START STUDY MATERIAL

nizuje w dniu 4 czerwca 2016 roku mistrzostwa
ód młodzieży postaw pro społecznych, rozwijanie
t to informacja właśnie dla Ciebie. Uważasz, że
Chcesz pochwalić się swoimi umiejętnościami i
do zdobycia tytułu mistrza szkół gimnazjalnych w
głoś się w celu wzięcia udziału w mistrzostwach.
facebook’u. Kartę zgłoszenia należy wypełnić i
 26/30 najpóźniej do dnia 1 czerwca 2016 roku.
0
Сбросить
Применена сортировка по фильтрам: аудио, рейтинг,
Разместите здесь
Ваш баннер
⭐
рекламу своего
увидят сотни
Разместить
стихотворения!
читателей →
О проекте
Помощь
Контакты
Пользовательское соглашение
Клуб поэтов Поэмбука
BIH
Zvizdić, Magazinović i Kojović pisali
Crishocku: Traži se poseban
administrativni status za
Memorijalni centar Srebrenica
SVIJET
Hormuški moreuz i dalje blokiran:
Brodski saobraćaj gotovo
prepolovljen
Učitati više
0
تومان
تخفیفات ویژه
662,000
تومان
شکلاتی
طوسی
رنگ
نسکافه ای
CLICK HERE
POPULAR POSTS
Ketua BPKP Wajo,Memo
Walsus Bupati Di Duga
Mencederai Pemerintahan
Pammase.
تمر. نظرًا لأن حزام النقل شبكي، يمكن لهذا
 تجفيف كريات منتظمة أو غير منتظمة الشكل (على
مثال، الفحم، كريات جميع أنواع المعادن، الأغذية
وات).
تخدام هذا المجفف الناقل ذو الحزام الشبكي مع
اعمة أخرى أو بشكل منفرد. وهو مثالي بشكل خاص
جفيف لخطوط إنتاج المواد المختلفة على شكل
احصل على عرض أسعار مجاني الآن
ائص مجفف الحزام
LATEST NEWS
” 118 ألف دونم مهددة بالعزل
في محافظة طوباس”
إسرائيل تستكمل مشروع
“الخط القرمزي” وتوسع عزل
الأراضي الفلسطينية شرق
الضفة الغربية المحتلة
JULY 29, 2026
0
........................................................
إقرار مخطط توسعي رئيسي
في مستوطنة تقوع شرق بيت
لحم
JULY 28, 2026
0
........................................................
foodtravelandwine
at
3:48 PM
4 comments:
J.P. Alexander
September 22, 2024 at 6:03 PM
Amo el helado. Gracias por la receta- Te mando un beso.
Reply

END STUDY MATERIAL
START STUDY MATERIAL

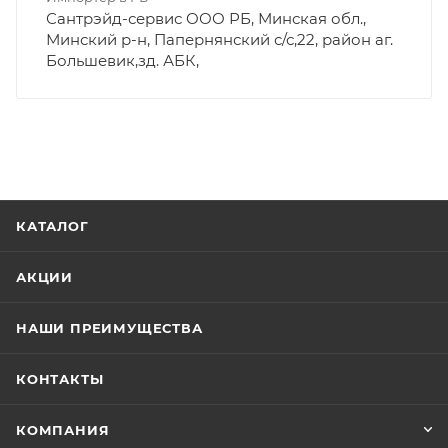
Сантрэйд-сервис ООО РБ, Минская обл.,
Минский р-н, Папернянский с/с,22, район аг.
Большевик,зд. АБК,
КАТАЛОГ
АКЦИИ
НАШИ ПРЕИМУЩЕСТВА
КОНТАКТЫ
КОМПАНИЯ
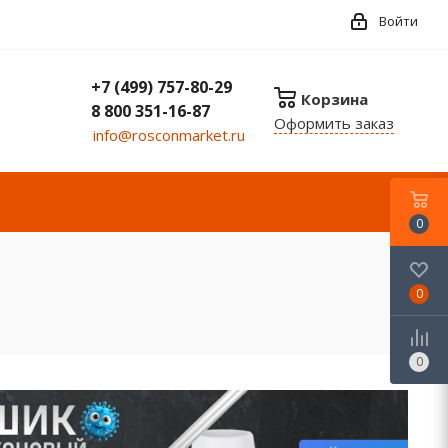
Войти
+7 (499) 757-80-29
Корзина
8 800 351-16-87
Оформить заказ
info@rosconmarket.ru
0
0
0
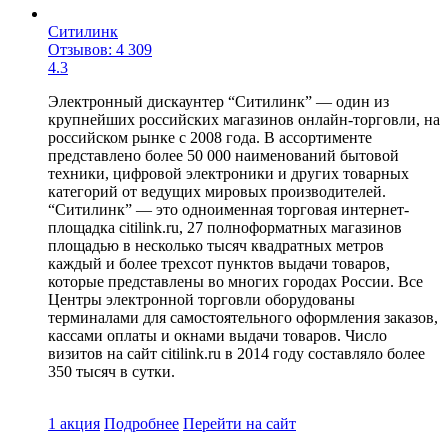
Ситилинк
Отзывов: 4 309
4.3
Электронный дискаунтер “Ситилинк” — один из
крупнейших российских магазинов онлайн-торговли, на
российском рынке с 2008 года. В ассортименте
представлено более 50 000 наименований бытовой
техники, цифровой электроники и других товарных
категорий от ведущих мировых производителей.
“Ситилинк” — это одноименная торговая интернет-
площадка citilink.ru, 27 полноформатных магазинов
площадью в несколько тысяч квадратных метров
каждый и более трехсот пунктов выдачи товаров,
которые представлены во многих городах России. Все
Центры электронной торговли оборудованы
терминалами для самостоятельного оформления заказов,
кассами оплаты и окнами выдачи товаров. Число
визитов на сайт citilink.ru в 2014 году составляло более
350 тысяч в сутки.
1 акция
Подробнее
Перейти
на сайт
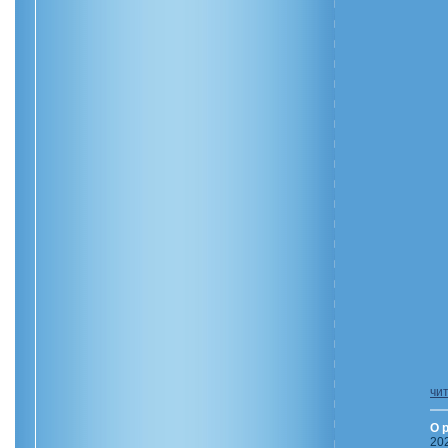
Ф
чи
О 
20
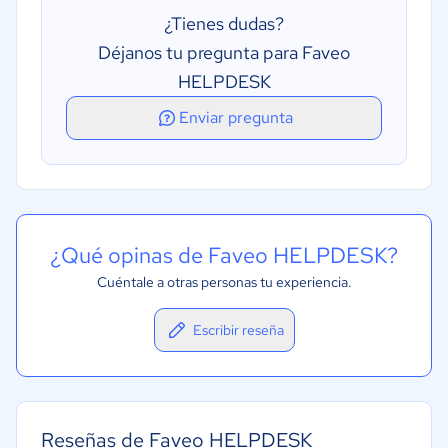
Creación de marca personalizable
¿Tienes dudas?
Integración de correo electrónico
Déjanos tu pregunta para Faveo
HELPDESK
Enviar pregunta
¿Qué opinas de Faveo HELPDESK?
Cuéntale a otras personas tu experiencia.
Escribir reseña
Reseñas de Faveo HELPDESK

END STUDY MATERIAL
START STUDY MATERIAL

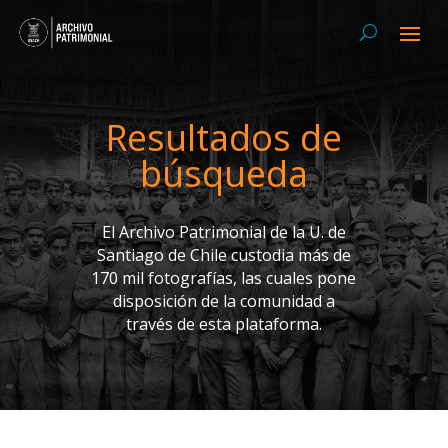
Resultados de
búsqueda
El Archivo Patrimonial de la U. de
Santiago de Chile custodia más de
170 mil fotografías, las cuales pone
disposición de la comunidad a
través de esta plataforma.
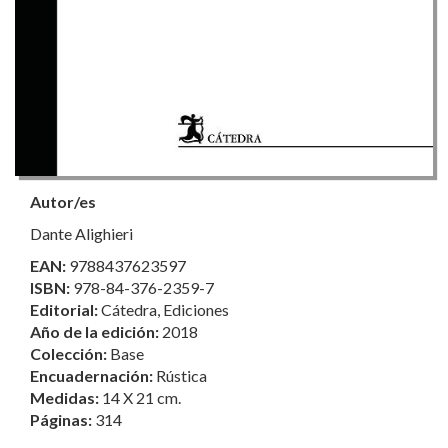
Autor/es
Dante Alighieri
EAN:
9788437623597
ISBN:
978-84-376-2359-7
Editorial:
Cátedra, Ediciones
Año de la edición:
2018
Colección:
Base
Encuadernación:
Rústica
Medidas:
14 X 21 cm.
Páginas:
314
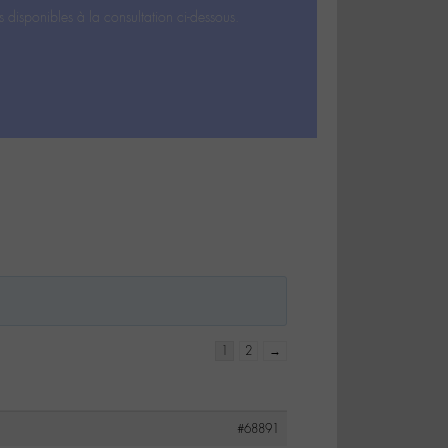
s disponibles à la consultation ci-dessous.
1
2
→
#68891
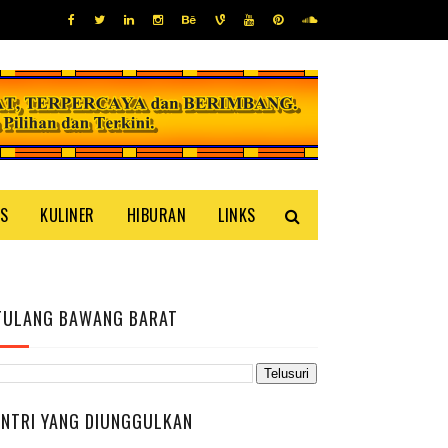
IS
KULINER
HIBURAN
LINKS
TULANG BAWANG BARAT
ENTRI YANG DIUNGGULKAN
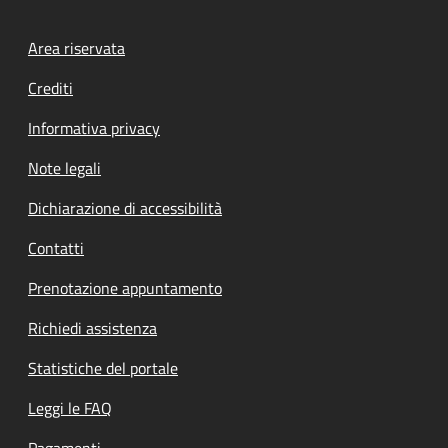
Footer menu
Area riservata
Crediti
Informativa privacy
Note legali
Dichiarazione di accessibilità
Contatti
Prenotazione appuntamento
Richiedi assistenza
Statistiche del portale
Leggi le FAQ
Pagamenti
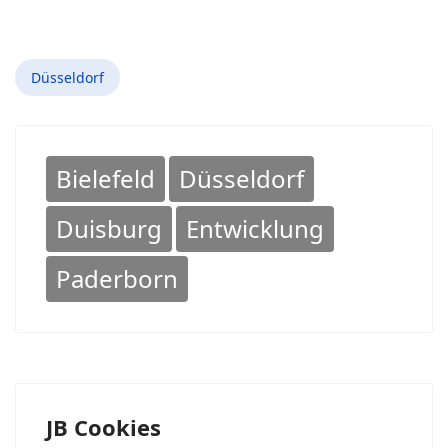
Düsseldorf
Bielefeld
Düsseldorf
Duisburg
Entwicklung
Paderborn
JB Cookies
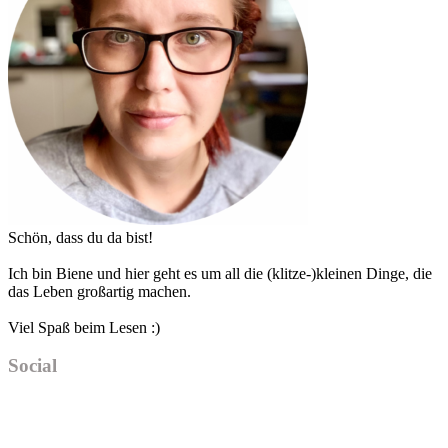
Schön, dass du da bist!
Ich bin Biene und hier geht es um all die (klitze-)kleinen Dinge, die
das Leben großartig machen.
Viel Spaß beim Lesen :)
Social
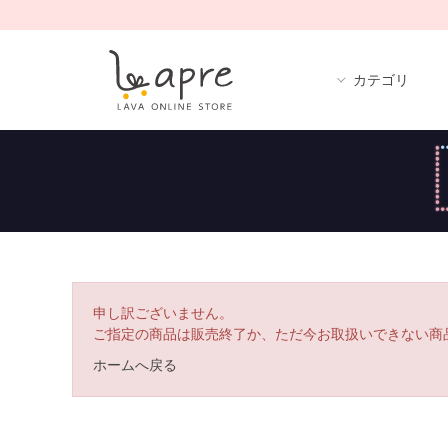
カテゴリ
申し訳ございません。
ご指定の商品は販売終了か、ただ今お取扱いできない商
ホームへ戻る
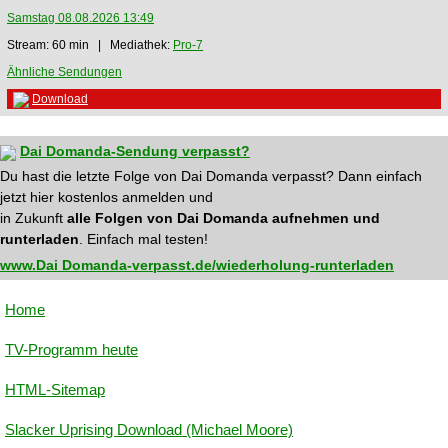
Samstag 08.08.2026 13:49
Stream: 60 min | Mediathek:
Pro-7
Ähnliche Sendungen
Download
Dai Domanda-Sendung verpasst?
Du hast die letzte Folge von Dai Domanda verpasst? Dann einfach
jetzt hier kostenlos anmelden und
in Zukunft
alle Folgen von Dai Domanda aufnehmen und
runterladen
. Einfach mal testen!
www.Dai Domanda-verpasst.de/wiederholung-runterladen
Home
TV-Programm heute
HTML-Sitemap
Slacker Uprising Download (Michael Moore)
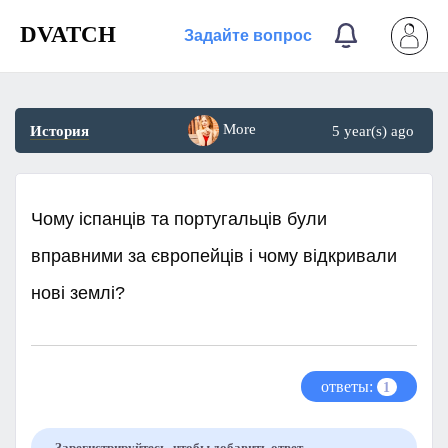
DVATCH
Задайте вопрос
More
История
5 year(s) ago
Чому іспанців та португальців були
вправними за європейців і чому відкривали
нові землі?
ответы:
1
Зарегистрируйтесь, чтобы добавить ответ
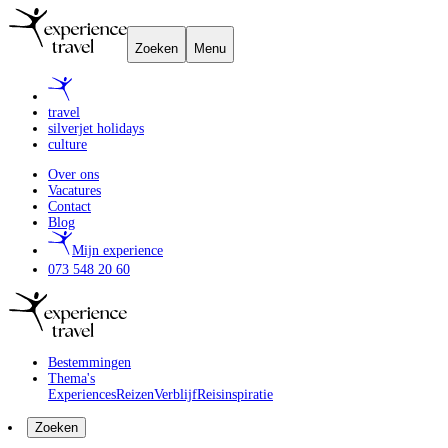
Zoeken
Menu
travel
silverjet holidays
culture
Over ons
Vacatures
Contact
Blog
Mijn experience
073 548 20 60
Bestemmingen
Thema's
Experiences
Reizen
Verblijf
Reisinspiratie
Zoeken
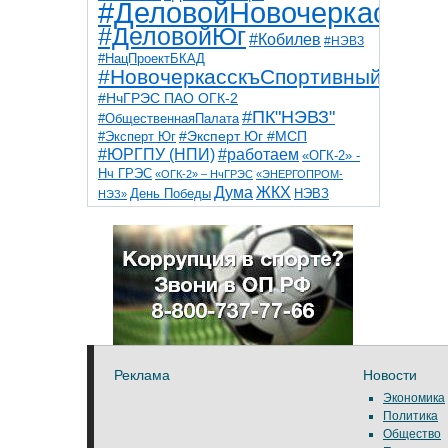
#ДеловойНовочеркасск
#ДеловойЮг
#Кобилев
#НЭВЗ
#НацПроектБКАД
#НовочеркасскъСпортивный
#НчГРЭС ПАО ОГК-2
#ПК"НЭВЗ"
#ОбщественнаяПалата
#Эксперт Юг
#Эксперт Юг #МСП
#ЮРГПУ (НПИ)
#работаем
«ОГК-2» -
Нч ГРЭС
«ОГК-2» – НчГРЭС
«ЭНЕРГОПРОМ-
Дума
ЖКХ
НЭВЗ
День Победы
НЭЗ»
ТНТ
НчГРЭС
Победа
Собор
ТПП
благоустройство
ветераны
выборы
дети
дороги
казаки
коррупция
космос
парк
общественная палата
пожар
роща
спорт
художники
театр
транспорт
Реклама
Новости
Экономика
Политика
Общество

END STUDY MATERIAL

_EXERCISE_
Please give a count of the lines in the records where the word "كريات" occurs, with nothing besides it.

_FINISHED TASK_
2